Hola, soy Sakura Kinomoto y voy en tercer semestre de preparatoria. Hace ya cuatro años que Shaoran y yo enfrentamos a la carta del vacío. Hace tres años él vino de visita a Tomoeda y nos volvimos novios pero...
Ya tiene año y medio que no sé nada de él, estoy muy triste, ya no responde mis cartas ni mis llamadas. Nadie de su casa, ni siquiera Meiling... no sé, pero se me hace muy extraño, principalmente de Shaoran... él no es así.
Hoy es el primer día de clases, estoy muy contenta de estar con todos mis compañeros, sobre todo con Tomoyo;,es mi mejor amiga.
—¡Buenos días! —Dice Sakura con una amplia sonrisa a sus amigas.
—Buenos días. —Responden Chiharu, Tomoyo y Rika.
Tomoyo al ver el rostro de su amiga, piensa que se ve triste y llega a la conclusión de que aún no sabe nada de Shaoran
Sakura nota el ensimismamiento de Tomoyo y le pregunta: —¿pasa algo?
—No, no te preocupes, no es nada. —Le responde dándole una sonrisa.
—Tomoyo, ¿cómo te fue enel campamento de canto?
—Muy bien, practicábamos mucho, fue muy divertido. Al final hubo un concurso de canto y gané. Además también cantamos en coro y yo hice el solo principal.
—Te deberías de dedicar a cantar Tomoyo, seguro serías muy exitosa.
—Si, pero también me gustaría dirigir la compañía de mi mamá y ser diseñadora. Hay... cuanto me gustaría combinar las tres cosas.
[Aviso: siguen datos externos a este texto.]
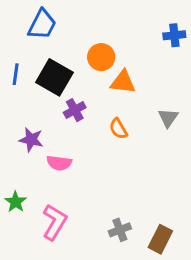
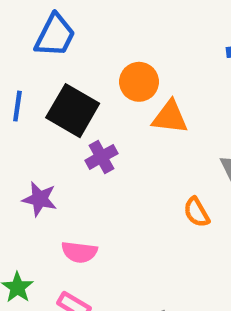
orange semicircle: (118, 129) -> (197, 212), moved
pink semicircle: (59, 163) -> (79, 252), moved

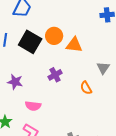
orange circle: (139, 82) -> (54, 36), moved
purple cross: (101, 157) -> (55, 75), moved

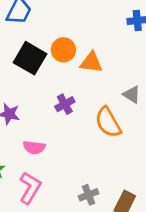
gray triangle: (103, 68) -> (132, 94), turned -32
orange semicircle: (86, 88) -> (108, 122), size x1.6

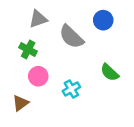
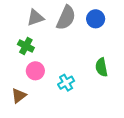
gray semicircle: (71, 37) -> (66, 18), moved, turned -110
green semicircle: (110, 72) -> (101, 67), turned 36

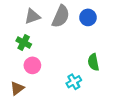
cyan cross: (66, 83) -> (74, 82), moved

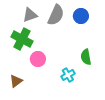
green cross: (24, 43) -> (22, 39), size x1.5
pink circle: (32, 65) -> (38, 59), moved

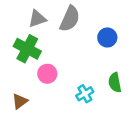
blue circle: (81, 16) -> (107, 37), moved
green semicircle: (86, 57) -> (115, 83), moved

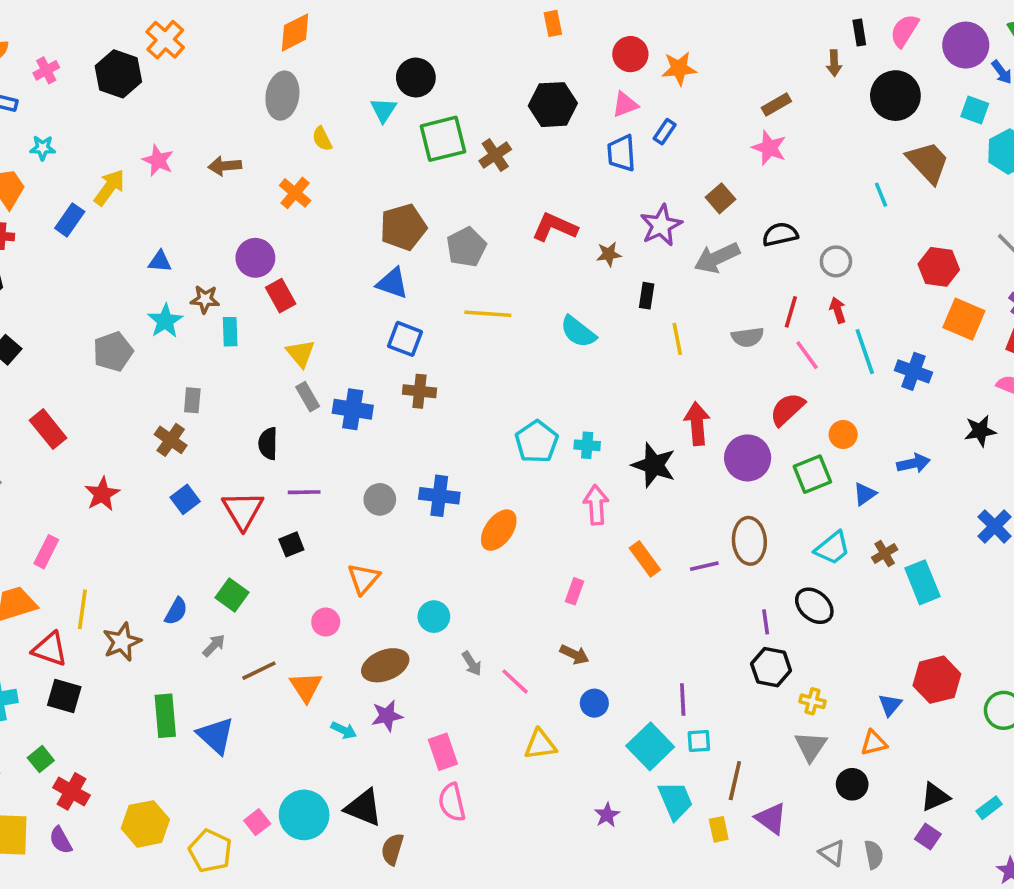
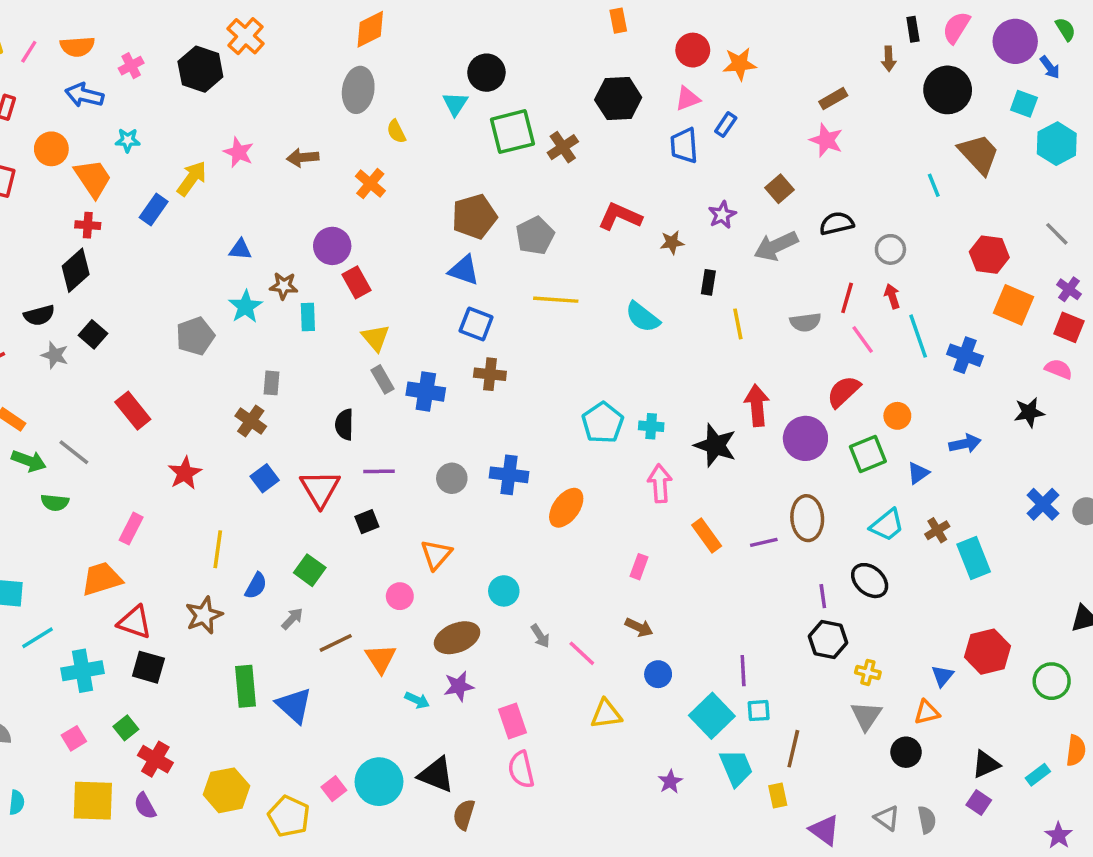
purple star: (661, 225) -> (722, 215), size x0.7
yellow line: (82, 609) -> (218, 549), moved
purple triangle: (771, 819) -> (825, 830), moved

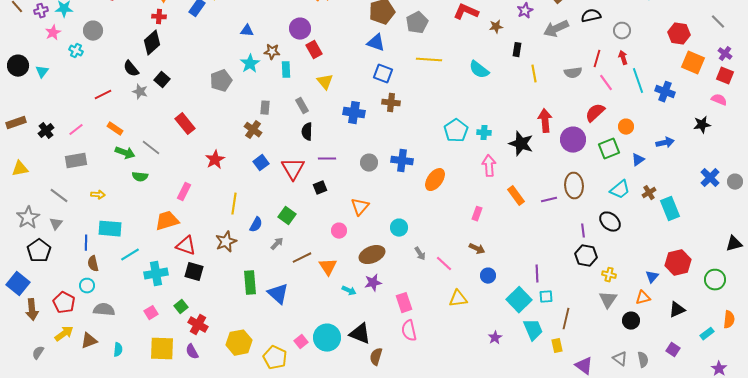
black semicircle: (39, 315) -> (131, 69), turned 66
gray rectangle: (382, 379) -> (302, 106), moved
black triangle: (986, 764) -> (677, 310), moved

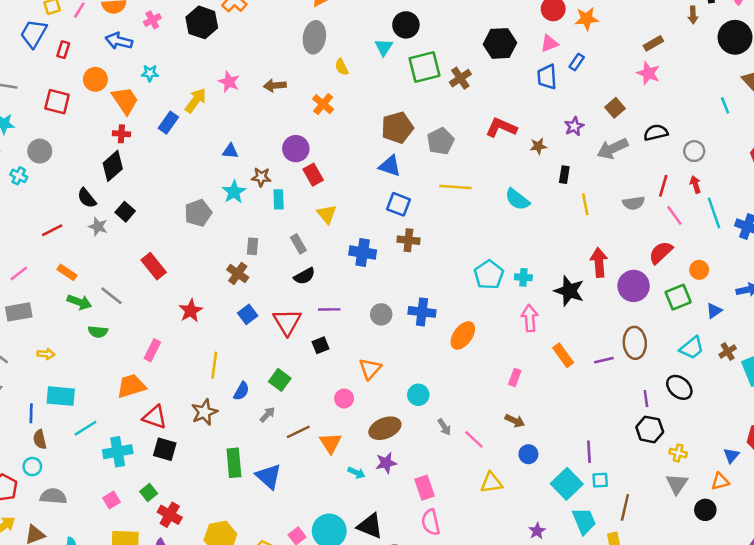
black semicircle: (307, 132) -> (304, 276), turned -120

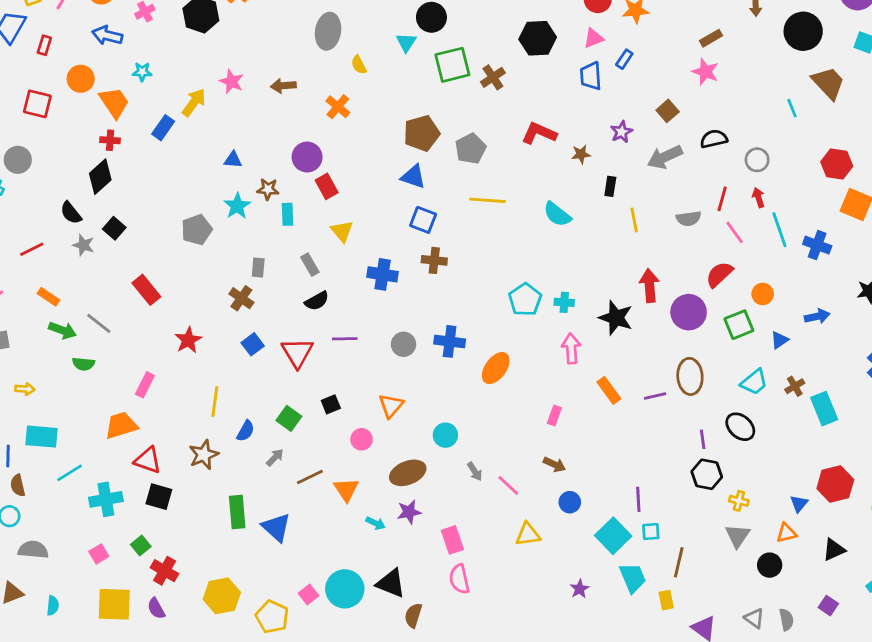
black square: (321, 345) -> (331, 404), moved

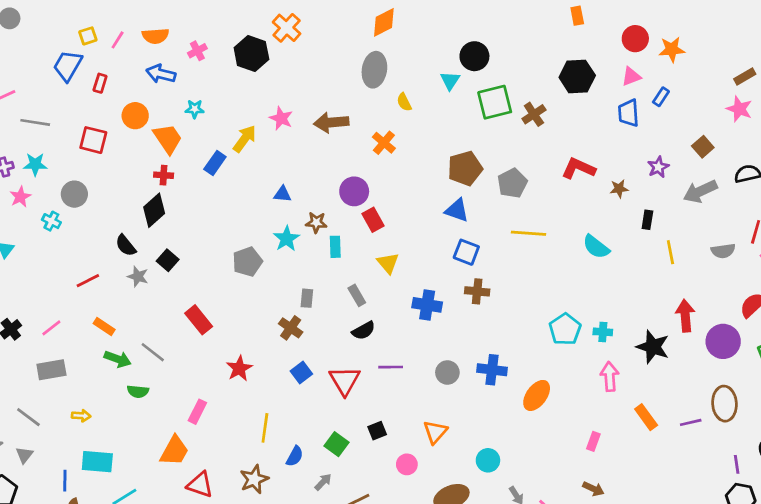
brown arrow: (283, 86) -> (331, 122), size x1.4
orange trapezoid: (121, 425) -> (174, 451), turned 136

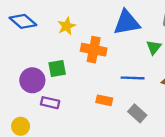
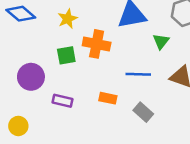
green square: (57, 68) -> (66, 55), moved
purple rectangle: (50, 103) -> (62, 101), moved

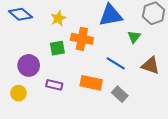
blue line: (138, 74) -> (116, 63), turned 30
orange rectangle: (108, 98) -> (91, 83), size x1.5
yellow circle: (18, 126) -> (18, 93), moved

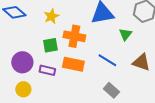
orange rectangle: (91, 83) -> (73, 64), moved
purple rectangle: (54, 85) -> (47, 70), moved
yellow circle: (18, 93) -> (23, 89), moved

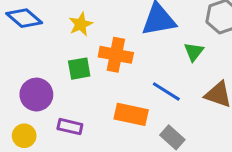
orange rectangle: (73, 64) -> (131, 114), moved
purple rectangle: (47, 70) -> (70, 127), moved
yellow circle: (23, 89) -> (24, 136), moved

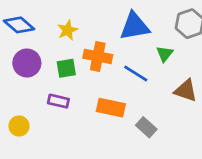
blue line: (166, 91) -> (136, 74), moved
purple circle: (36, 95) -> (27, 63), moved
purple rectangle: (70, 127) -> (58, 101), moved

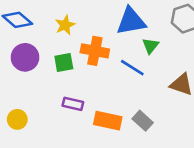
green triangle: (165, 54) -> (150, 46), moved
purple rectangle: (58, 101) -> (73, 104), moved
orange rectangle: (111, 108) -> (108, 121), moved

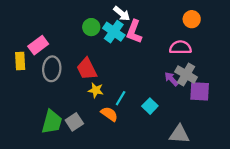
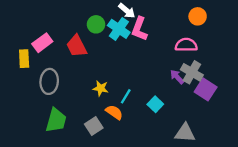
gray ellipse: (52, 69) -> (49, 81), moved
red trapezoid: (87, 69) -> (77, 46), moved
purple square: (200, 91) -> (206, 89), turned 30
gray square: (74, 122) -> (94, 126), moved

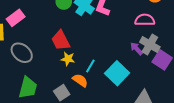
red trapezoid: (77, 46) -> (61, 40), moved
gray ellipse: (49, 81) -> (22, 53), turned -55
cyan square: (155, 104) -> (117, 73), size x1.6

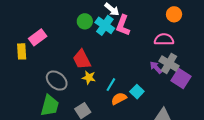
gray ellipse: (22, 53) -> (57, 81), moved
cyan square: (117, 73) -> (137, 92), size x0.6
orange semicircle: (80, 80) -> (119, 99), moved, turned -63

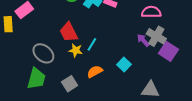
cyan line: (111, 85) -> (92, 44), moved
orange semicircle: (119, 99) -> (95, 72), moved

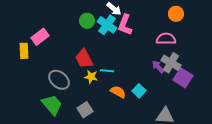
cyan line: (92, 44) -> (107, 71), turned 64
orange semicircle: (95, 72) -> (118, 92), moved, turned 56
green trapezoid: (36, 79) -> (52, 105), turned -55

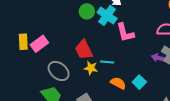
pink L-shape: (125, 25) -> (125, 33), moved, turned -35
pink rectangle: (40, 37) -> (39, 44), moved
purple arrow: (158, 67) -> (159, 58), turned -32

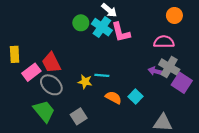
pink L-shape: (125, 33) -> (121, 32), moved
pink rectangle: (39, 44) -> (31, 72), moved
red trapezoid: (84, 50) -> (51, 63), moved

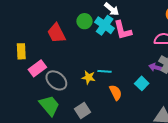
red trapezoid: (51, 63) -> (56, 33), moved
cyan square: (135, 96) -> (142, 83), moved
orange semicircle: (113, 97) -> (116, 92), turned 35

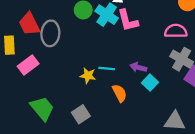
red trapezoid: (56, 33) -> (29, 24), moved
purple arrow: (156, 67) -> (138, 67), moved
gray ellipse: (56, 80) -> (50, 33), moved, turned 55

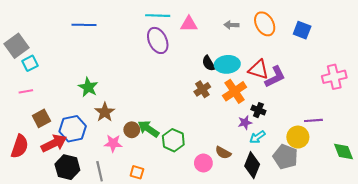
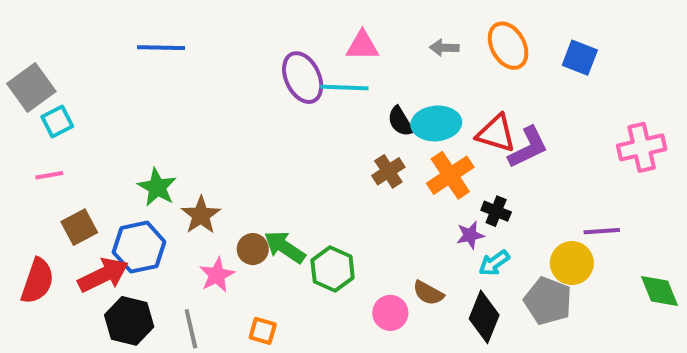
cyan line: (158, 16) -> (344, 88), moved
green star: (88, 87) -> (157, 187), moved
pink star: (113, 143) -> (217, 275), turned -30

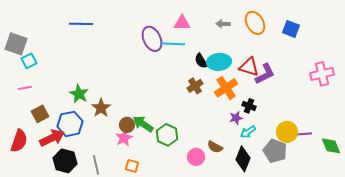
gray square: (31, 88) -> (16, 44), turned -35
purple line: (602, 231) -> (303, 134), moved
pink star: (217, 275) -> (124, 138), moved

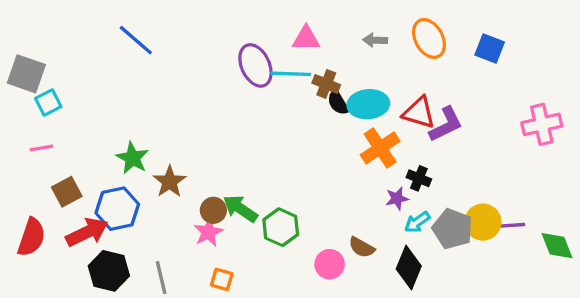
blue line: (81, 24) -> (136, 40), turned 40
brown cross: (195, 86) -> (326, 84), moved, turned -35
gray pentagon: (275, 151) -> (453, 229), moved

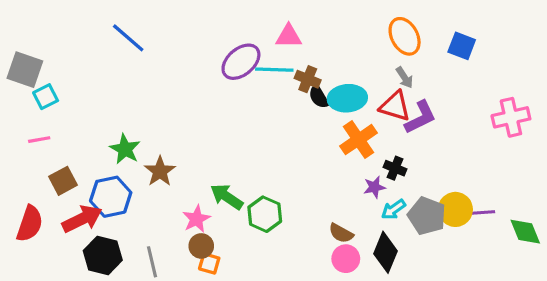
gray arrow: (375, 40) -> (405, 78), moved, turned -125
purple ellipse: (255, 65) -> (241, 62), turned 75
brown circle: (213, 210) -> (201, 246), moved
pink circle: (330, 264) -> (346, 259), moved

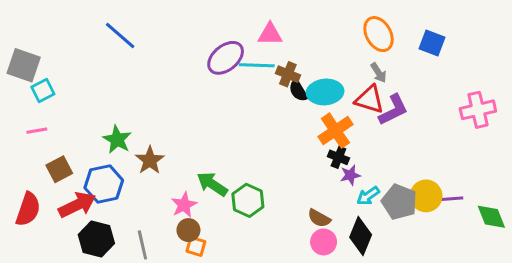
black cross: (395, 168) -> (338, 157), moved

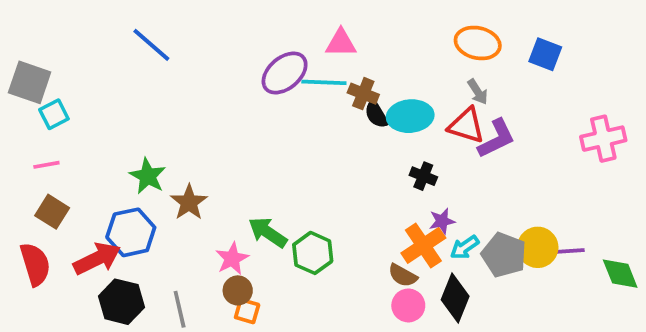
orange ellipse: (379, 34) -> (478, 43), turned -48
orange cross: (335, 131) -> (423, 245), moved
black cross: (338, 157) -> (423, 176), moved
brown square: (59, 169) -> (52, 212), moved, turned -30
red semicircle: (28, 209) -> (35, 264), turned -36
—¿Y por qué no lo haces? Seguro tu puedes hacerlo.
—Pues fíjate que no lo había pensado. ¡Pero es tan difícil! Desde niña ha visto lo difícil que es dirigir una compañía, compromisos y esas cosas. Además, a mi madre le gustaría que fuera su sucesora.
—Tu eres muy inteligente Tomoyo, y sé que todo lo que te propongas lo harás realidad.
—Gracias Sakura. —Expresó Tomoyo con una sonrisa en su rostro.
—Y tu Rika, ¿qué hiciste en vacaciones? —Sakura dirige la mirada a su compañera.
—Mi familia y yo fuimos de visita el mar
—¡Qué bien!
Rika, al ver la expresión de Sakura, piensa que sigue siendo tan entusiasta como cunado eran niñas pero, a pesar eso, tenía tiempo que la veía un poco decaída.
En ese instante llega el profesor.
Jóvenes, tomen asiento por favor.
—Sííí.
Así transcurrieron las clases hasta el descanso...
Sakura, te encuentras bien, este algo pálida y con ojeras. —le pregunta Tomoyo con preocupación en su voz.
—Sí, lo que pasa es que casi desde que salimos de vacaciones no he podido dormir bien. Además de tener sueños raros.
—¿Raros? —Preguntó algo confundida.
—Sí, y son muy frecuentes: no hay día que no sueñe.
—¿Y qué opina Kero al respecto?
—Dice que deben ser premoniciones, pero hasta Yue no ha sabido interpretar el significado de mis sueños. Son muy confusos.
¡RIIIIIIIIIING!
En ese momento suena el timbre.
—Después te sigo contando.
—Está bien
Y se dirigen al salón de clases.
Ya todos sentados en sus lugares...
—Bueno jóvenes, hoy entra a nuestro grupo un nuevo estudiante; él es de Estados Unidos y su nombre es Lao Higurashi.
En ese instante entra al salón un joven de cabello castaño, alto y delgado, bien parecido.
La compañera de Sakura que se encontraba sentada delante de ella, al ver entrar al joven, susurró: —Vaya, ya llegó.
El susurro de su compañera fue audible por Sakura, ella pensó que lo conocía.
Sus pensamientos son interrumpidos al ver al joven, se quedó atónita.